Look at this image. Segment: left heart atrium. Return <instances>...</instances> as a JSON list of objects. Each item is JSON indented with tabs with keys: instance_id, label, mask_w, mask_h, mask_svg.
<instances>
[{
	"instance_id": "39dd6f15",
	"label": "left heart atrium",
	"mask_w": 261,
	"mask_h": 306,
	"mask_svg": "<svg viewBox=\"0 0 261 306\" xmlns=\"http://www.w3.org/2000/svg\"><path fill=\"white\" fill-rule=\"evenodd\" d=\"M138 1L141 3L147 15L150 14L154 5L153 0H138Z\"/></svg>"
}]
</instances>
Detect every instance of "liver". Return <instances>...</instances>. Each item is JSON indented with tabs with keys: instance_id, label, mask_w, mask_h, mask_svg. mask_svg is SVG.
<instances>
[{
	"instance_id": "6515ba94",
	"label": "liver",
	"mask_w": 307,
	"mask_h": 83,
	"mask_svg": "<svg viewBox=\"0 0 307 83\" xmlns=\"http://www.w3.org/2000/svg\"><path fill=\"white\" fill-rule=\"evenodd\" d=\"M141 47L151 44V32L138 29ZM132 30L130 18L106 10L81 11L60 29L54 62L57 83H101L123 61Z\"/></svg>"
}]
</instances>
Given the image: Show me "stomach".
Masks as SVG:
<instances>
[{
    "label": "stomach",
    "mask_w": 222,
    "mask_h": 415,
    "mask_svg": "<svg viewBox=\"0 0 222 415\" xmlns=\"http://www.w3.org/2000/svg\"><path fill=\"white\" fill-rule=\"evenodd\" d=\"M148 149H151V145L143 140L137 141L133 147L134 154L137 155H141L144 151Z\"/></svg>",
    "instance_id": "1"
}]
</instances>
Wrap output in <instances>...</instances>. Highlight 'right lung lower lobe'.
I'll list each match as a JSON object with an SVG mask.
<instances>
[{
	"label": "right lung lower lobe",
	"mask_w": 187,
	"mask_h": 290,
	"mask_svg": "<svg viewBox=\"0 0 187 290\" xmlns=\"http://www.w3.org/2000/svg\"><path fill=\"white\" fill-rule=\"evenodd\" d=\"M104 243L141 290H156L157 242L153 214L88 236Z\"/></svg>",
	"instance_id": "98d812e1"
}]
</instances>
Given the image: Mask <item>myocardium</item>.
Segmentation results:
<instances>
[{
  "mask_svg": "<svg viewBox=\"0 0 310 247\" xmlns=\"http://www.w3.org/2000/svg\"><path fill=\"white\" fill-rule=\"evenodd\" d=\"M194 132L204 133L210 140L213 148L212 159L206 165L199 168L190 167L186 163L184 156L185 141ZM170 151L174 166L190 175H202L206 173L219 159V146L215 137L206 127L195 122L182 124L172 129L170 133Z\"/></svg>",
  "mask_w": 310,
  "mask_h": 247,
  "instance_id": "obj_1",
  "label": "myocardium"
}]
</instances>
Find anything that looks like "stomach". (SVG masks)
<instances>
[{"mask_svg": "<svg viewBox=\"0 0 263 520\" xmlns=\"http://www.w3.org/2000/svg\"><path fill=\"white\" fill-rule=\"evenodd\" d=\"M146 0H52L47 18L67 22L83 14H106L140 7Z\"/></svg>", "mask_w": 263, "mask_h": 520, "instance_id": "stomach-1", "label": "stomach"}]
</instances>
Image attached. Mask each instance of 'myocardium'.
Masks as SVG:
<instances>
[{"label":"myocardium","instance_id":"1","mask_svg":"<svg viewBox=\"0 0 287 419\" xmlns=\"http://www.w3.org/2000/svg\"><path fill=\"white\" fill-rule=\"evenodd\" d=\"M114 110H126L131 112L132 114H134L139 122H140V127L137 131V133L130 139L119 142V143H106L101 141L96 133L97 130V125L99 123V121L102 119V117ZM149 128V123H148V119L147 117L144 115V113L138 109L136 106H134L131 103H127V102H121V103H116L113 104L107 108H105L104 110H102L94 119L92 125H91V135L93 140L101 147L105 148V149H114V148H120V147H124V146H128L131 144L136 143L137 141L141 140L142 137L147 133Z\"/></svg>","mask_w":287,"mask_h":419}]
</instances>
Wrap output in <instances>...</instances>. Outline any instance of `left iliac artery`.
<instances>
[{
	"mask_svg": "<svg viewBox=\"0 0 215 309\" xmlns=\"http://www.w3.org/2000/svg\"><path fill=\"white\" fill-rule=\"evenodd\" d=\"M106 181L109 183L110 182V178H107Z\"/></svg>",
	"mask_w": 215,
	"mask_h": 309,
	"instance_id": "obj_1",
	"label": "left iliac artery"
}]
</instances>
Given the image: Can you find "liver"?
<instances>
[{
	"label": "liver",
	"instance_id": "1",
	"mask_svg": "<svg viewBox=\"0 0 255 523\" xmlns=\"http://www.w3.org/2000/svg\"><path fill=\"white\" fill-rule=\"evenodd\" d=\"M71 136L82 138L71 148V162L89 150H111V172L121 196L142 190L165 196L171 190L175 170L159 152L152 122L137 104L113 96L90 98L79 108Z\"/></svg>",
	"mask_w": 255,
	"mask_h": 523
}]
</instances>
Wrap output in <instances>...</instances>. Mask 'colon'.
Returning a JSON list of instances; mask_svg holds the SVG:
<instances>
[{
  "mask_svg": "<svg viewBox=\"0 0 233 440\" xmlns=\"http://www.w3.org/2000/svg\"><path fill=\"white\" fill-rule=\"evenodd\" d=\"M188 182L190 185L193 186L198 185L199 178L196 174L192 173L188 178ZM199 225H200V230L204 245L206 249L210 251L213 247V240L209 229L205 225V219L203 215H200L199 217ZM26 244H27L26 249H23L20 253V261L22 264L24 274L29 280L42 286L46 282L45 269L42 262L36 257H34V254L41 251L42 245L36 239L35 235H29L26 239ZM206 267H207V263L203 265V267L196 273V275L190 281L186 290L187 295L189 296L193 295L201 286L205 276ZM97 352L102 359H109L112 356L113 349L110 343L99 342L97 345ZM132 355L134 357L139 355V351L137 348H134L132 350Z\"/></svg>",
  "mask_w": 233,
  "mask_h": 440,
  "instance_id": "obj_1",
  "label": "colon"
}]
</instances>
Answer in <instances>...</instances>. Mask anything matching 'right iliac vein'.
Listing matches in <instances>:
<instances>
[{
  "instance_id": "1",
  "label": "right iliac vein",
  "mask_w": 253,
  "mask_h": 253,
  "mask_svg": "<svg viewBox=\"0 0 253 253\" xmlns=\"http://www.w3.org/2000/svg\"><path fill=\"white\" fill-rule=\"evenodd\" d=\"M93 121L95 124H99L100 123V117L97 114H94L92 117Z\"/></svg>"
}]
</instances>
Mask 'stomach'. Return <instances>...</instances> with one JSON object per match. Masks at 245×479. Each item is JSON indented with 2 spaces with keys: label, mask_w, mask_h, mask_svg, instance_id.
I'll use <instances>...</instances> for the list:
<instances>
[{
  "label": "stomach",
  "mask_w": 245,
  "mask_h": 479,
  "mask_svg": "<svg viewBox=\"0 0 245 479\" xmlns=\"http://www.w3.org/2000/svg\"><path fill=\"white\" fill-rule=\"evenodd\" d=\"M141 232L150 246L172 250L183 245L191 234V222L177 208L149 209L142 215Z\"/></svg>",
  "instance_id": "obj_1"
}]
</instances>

================================

Set down the full listing. Keep every line exact.

**WRITTEN REPLY**:
Look at this image. Segment: left heart atrium. Return <instances>...</instances> as a JSON list of objects. Each item is JSON indented with tabs with keys: instance_id, label, mask_w, mask_h, mask_svg.
<instances>
[{
	"instance_id": "39dd6f15",
	"label": "left heart atrium",
	"mask_w": 261,
	"mask_h": 306,
	"mask_svg": "<svg viewBox=\"0 0 261 306\" xmlns=\"http://www.w3.org/2000/svg\"><path fill=\"white\" fill-rule=\"evenodd\" d=\"M138 1L141 3L147 15L150 14L154 5L153 0H138Z\"/></svg>"
}]
</instances>
Detect every instance of "liver". Return <instances>...</instances>. Each item is JSON indented with tabs with keys: instance_id, label, mask_w, mask_h, mask_svg. mask_svg is SVG.
<instances>
[{
	"instance_id": "6515ba94",
	"label": "liver",
	"mask_w": 307,
	"mask_h": 83,
	"mask_svg": "<svg viewBox=\"0 0 307 83\" xmlns=\"http://www.w3.org/2000/svg\"><path fill=\"white\" fill-rule=\"evenodd\" d=\"M141 47L151 44V32L138 29ZM132 30L130 18L106 10L81 11L60 29L54 62L57 83H101L123 61Z\"/></svg>"
}]
</instances>
Given the image: Show me "stomach".
Masks as SVG:
<instances>
[{
    "label": "stomach",
    "mask_w": 222,
    "mask_h": 415,
    "mask_svg": "<svg viewBox=\"0 0 222 415\" xmlns=\"http://www.w3.org/2000/svg\"><path fill=\"white\" fill-rule=\"evenodd\" d=\"M148 149H151V145L143 140L137 141L133 147L134 154L137 155H141L144 151Z\"/></svg>",
    "instance_id": "1"
}]
</instances>
Wrap output in <instances>...</instances>. Highlight 'right lung lower lobe'.
I'll list each match as a JSON object with an SVG mask.
<instances>
[{
	"label": "right lung lower lobe",
	"mask_w": 187,
	"mask_h": 290,
	"mask_svg": "<svg viewBox=\"0 0 187 290\" xmlns=\"http://www.w3.org/2000/svg\"><path fill=\"white\" fill-rule=\"evenodd\" d=\"M104 243L141 290H156L157 242L153 214L88 236Z\"/></svg>",
	"instance_id": "98d812e1"
}]
</instances>
Given the image: Mask <item>myocardium</item>.
Segmentation results:
<instances>
[{
  "mask_svg": "<svg viewBox=\"0 0 310 247\" xmlns=\"http://www.w3.org/2000/svg\"><path fill=\"white\" fill-rule=\"evenodd\" d=\"M194 132L204 133L210 140L213 148L212 159L206 165L199 168L190 167L186 163L184 156L185 141ZM170 151L174 166L190 175H202L206 173L219 159V146L215 137L206 127L195 122L182 124L172 129L170 133Z\"/></svg>",
  "mask_w": 310,
  "mask_h": 247,
  "instance_id": "obj_1",
  "label": "myocardium"
}]
</instances>
Find anything that looks like "stomach". (SVG masks)
<instances>
[{"mask_svg": "<svg viewBox=\"0 0 263 520\" xmlns=\"http://www.w3.org/2000/svg\"><path fill=\"white\" fill-rule=\"evenodd\" d=\"M146 0H52L47 18L67 22L83 14H106L140 7Z\"/></svg>", "mask_w": 263, "mask_h": 520, "instance_id": "stomach-1", "label": "stomach"}]
</instances>
Image attached. Mask each instance of 'myocardium'.
Masks as SVG:
<instances>
[{"label":"myocardium","instance_id":"1","mask_svg":"<svg viewBox=\"0 0 287 419\" xmlns=\"http://www.w3.org/2000/svg\"><path fill=\"white\" fill-rule=\"evenodd\" d=\"M114 110H126L131 112L132 114H134L139 122H140V127L137 131V133L130 139L119 142V143H106L101 141L96 133L97 130V125L99 123V121L102 119V117ZM149 128V123H148V119L147 117L144 115V113L138 109L136 106H134L131 103H127V102H121V103H116L113 104L107 108H105L104 110H102L94 119L92 125H91V135L93 140L101 147L105 148V149H114V148H120V147H124V146H128L131 144L136 143L137 141L141 140L142 137L147 133Z\"/></svg>","mask_w":287,"mask_h":419}]
</instances>
Wrap output in <instances>...</instances>. Outline any instance of `left iliac artery`.
<instances>
[{
	"mask_svg": "<svg viewBox=\"0 0 215 309\" xmlns=\"http://www.w3.org/2000/svg\"><path fill=\"white\" fill-rule=\"evenodd\" d=\"M106 181L109 183L110 182V178H107Z\"/></svg>",
	"mask_w": 215,
	"mask_h": 309,
	"instance_id": "obj_1",
	"label": "left iliac artery"
}]
</instances>
Given the image: Can you find "liver"?
<instances>
[{
	"label": "liver",
	"instance_id": "1",
	"mask_svg": "<svg viewBox=\"0 0 255 523\" xmlns=\"http://www.w3.org/2000/svg\"><path fill=\"white\" fill-rule=\"evenodd\" d=\"M71 136L82 138L71 148V162L89 150H111V172L121 196L142 190L165 196L171 190L175 170L159 152L152 122L137 104L113 96L90 98L79 108Z\"/></svg>",
	"mask_w": 255,
	"mask_h": 523
}]
</instances>
Wrap output in <instances>...</instances>. Mask 'colon'.
Returning a JSON list of instances; mask_svg holds the SVG:
<instances>
[{
  "mask_svg": "<svg viewBox=\"0 0 233 440\" xmlns=\"http://www.w3.org/2000/svg\"><path fill=\"white\" fill-rule=\"evenodd\" d=\"M188 182L190 185L193 186L198 185L199 178L196 174L192 173L188 178ZM199 225H200V230L204 245L206 249L210 251L213 247V240L209 229L205 225V219L203 215H200L199 217ZM26 244H27L26 249H23L20 253V261L22 264L24 274L29 280L42 286L46 282L45 269L42 262L36 257H34V254L41 251L42 245L36 239L35 235H29L26 239ZM206 267H207V263L203 265V267L196 273V275L190 281L186 290L187 295L189 296L193 295L201 286L205 276ZM97 352L102 359H109L112 356L113 349L110 343L99 342L97 345ZM132 355L134 357L139 355V351L137 348H134L132 350Z\"/></svg>",
  "mask_w": 233,
  "mask_h": 440,
  "instance_id": "obj_1",
  "label": "colon"
}]
</instances>
Answer in <instances>...</instances>. Mask anything matching 'right iliac vein'.
Listing matches in <instances>:
<instances>
[{
  "instance_id": "1",
  "label": "right iliac vein",
  "mask_w": 253,
  "mask_h": 253,
  "mask_svg": "<svg viewBox=\"0 0 253 253\" xmlns=\"http://www.w3.org/2000/svg\"><path fill=\"white\" fill-rule=\"evenodd\" d=\"M93 121L95 124H99L100 123V117L97 114H94L92 117Z\"/></svg>"
}]
</instances>
Mask 'stomach'. Return <instances>...</instances> with one JSON object per match. Masks at 245×479. Each item is JSON indented with 2 spaces with keys: label, mask_w, mask_h, mask_svg, instance_id.
I'll use <instances>...</instances> for the list:
<instances>
[{
  "label": "stomach",
  "mask_w": 245,
  "mask_h": 479,
  "mask_svg": "<svg viewBox=\"0 0 245 479\" xmlns=\"http://www.w3.org/2000/svg\"><path fill=\"white\" fill-rule=\"evenodd\" d=\"M141 232L150 246L172 250L183 245L191 234V222L177 208L149 209L142 215Z\"/></svg>",
  "instance_id": "obj_1"
}]
</instances>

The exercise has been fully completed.